Upper and lower gastrointestinal endoscopy is a useful modality to diagnose acute GVHD and to differentiate it from other causes of diarrhea. Endoscopic findings of gut GVHD may vary from normal to extensive edema, mucosal sloughing or diffuse bleeding from the gut mucosa. The endoscopy may show prominent lesions in the cecum, ileum, and ascending colon. The mucosa involvement can be seen in the stomach, duodenum, and rectum as well.13
Endoscopy is a useful tool to grade the severity of acute GVHD, helping the physician to choose appropriate treatment and to predict prognosis. Endoscopic grading is based on the appearance of colonic mucosa during colonoscopy or sigmoidoscopy. Endoscopically, acute GVHD can be classified as stage 1 to 4. Stage 1 is normal appearing mucosa, stage 2 will show a loss of vascular marking of normal colonic vascular pattern or there will be focal mild erythema. Stage 3 acute GVHD will have colonic mucosal edema, erythema, erosions, and/or bleeding. Stage 4 is characterized by colonic ulceration and bleeding.14 The biopsy is also highly useful for assessing the severity of acute GVHD. Histological grading of GVHD is also divided into 4 classes. Grade 1 GVHD is characterized by increased crypt apoptosis; grade 2 with apoptosis and crypt abscess; grade 3 with individual crypt necrosis; and grade 4 by total denudation of areas of the mucosa.15 According to the above classification of assessment of severity of gut GVHD, this patient had stage 4 and grade 4 acute GVHD.

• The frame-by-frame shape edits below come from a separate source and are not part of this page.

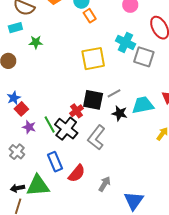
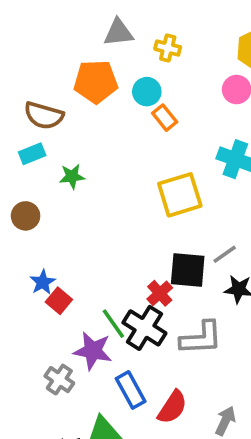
purple star: (29, 127) -> (93, 351), moved, size x1.5
gray L-shape: (96, 138) -> (201, 338), turned -125

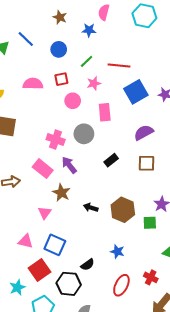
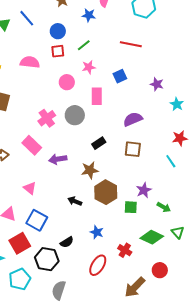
red line: (119, 66) -> (131, 44), moved
red square: (61, 79) -> (58, 51), moved
blue square: (136, 92) -> (120, 76), moved, size x0.6
pink cross: (56, 139) -> (47, 118), turned 30
purple arrow: (69, 165) -> (58, 159), moved, turned -66
brown star: (61, 193) -> (90, 170), moved, turned 30
black arrow: (91, 208) -> (75, 201), moved
pink triangle: (45, 213) -> (30, 188), turned -32
red cross: (151, 277) -> (125, 250), moved

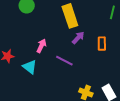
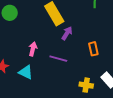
orange rectangle: (102, 44) -> (93, 49), moved

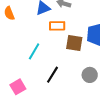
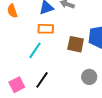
orange rectangle: (57, 26) -> (46, 29), moved
black line: (52, 75) -> (42, 80), moved

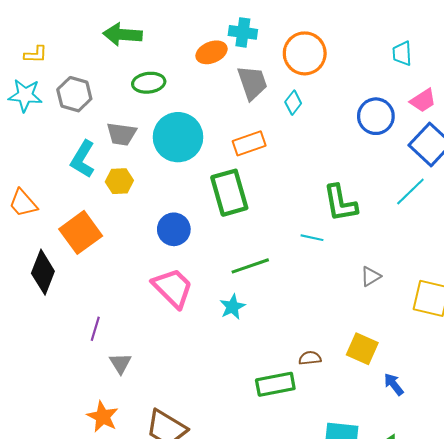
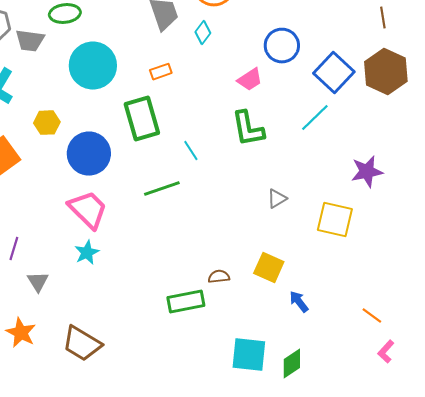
pink trapezoid: (423, 101) -> (250, 80), moved
gray trapezoid: (121, 134) -> (30, 41), moved
orange rectangle: (249, 143) -> (161, 72), size x0.7
yellow hexagon: (119, 181) -> (47, 123), moved
blue circle: (174, 229) -> (89, 154), size x1.4
cyan line: (312, 238) -> (191, 151), moved, turned 45
cyan star: (232, 307) -> (87, 253), moved

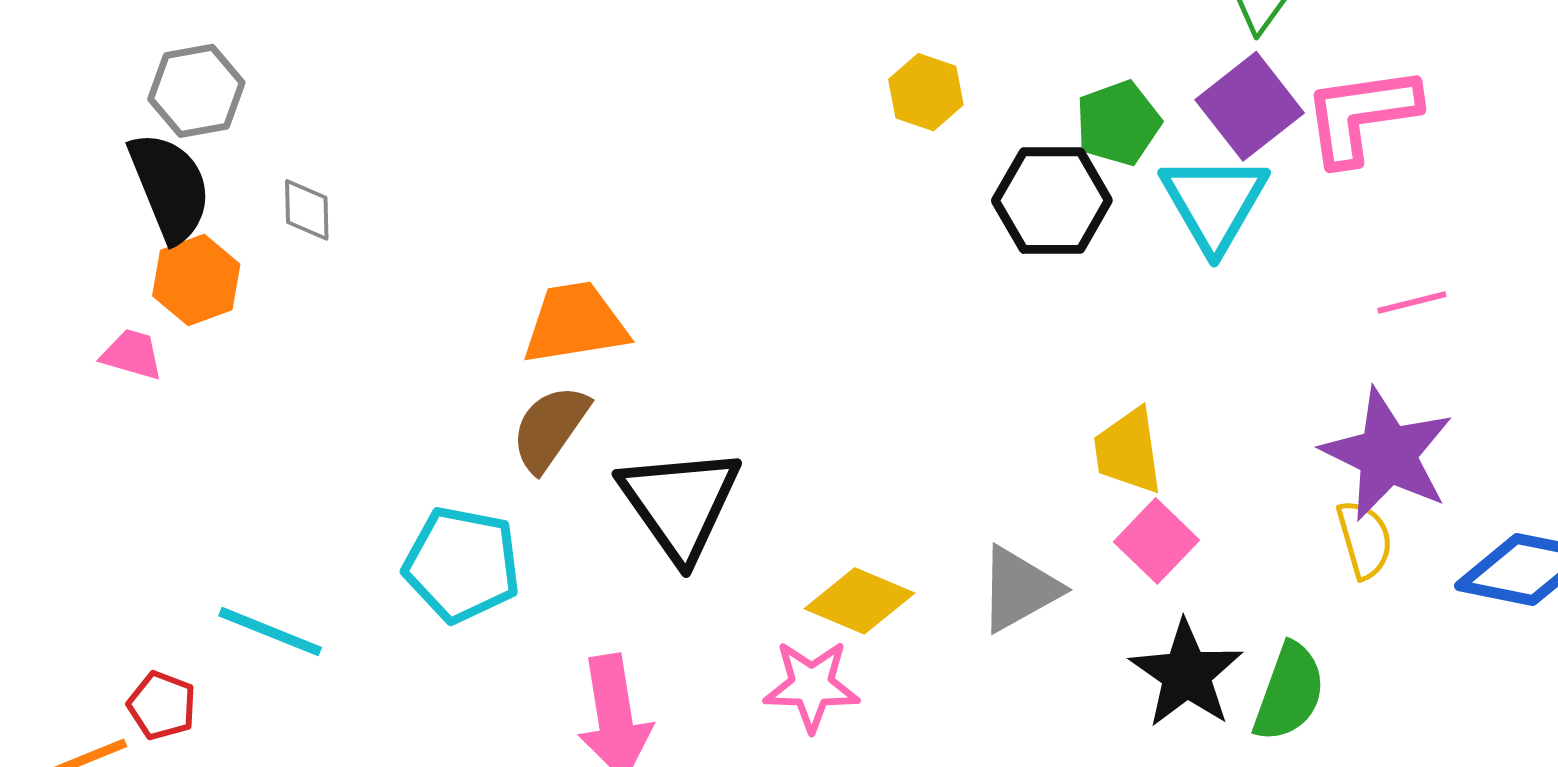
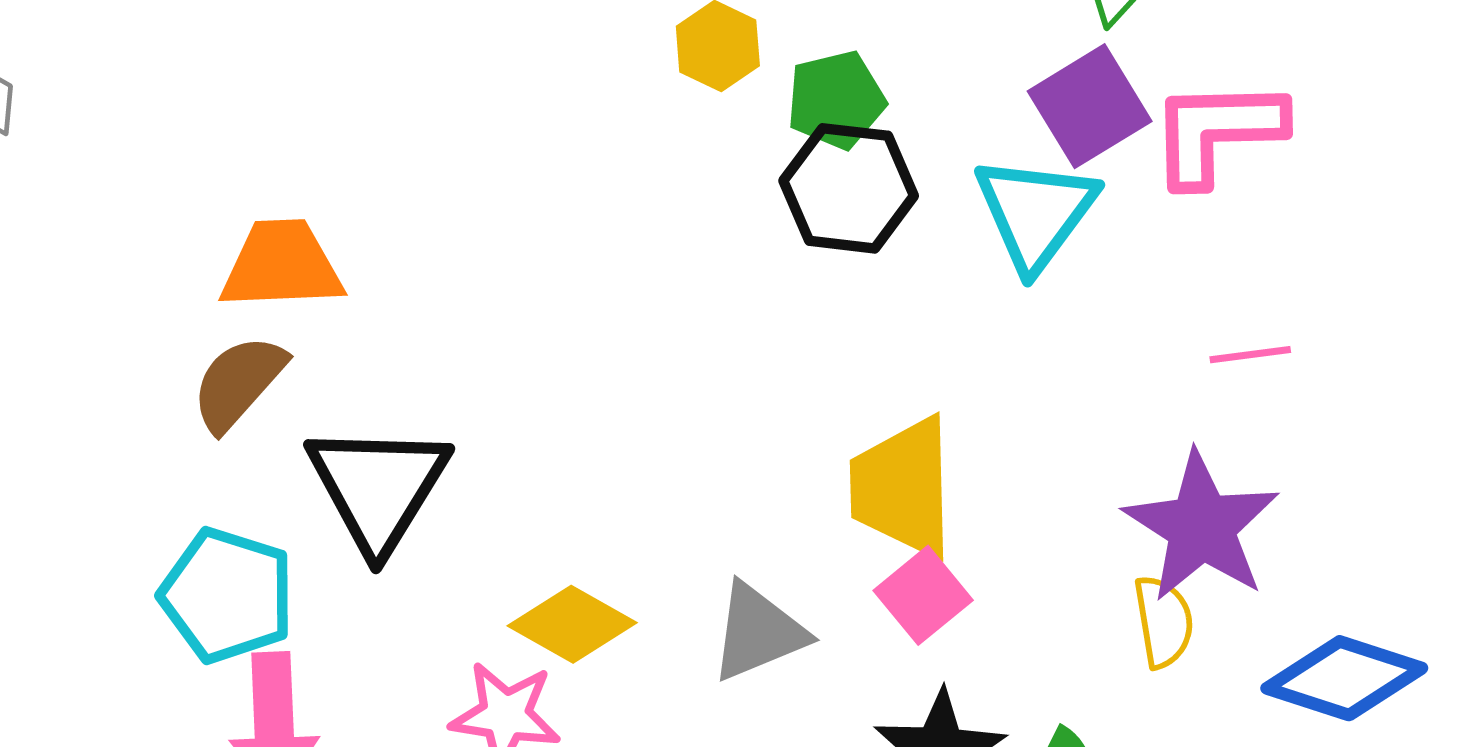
green pentagon: (1118, 123) -> (836, 100), moved
yellow trapezoid: (1128, 451) -> (903, 488), size x1.4
cyan pentagon: (462, 564) -> (227, 595), moved

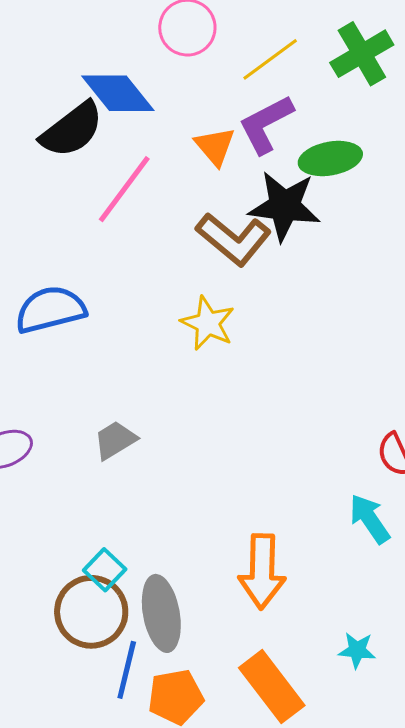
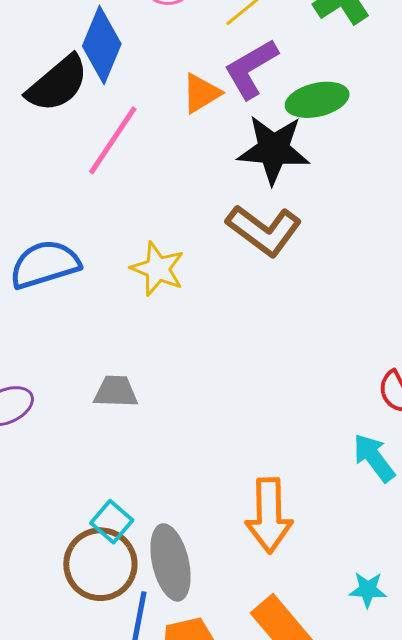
blue diamond: (118, 93) -> (102, 45), turned 64
orange triangle: (215, 146) -> (201, 93), turned 42
brown L-shape: (234, 239) -> (264, 230), moved
yellow star: (208, 323) -> (158, 269), moved
gray trapezoid: (115, 440) -> (116, 392), turned 36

To our knowledge, passage of the colonic cast as a manifestation of acute GVHD has never been reported. Previously, one case was reported in the literature, with passage of esophageal mucosal cast as a complication of chronic GVHD following bone marrow transplantation.16 We propose that the colon mucus cast in this patient was the result of severe GVHD, leading to a total denudation of the mucosa from the deeper layers of the colonic wall.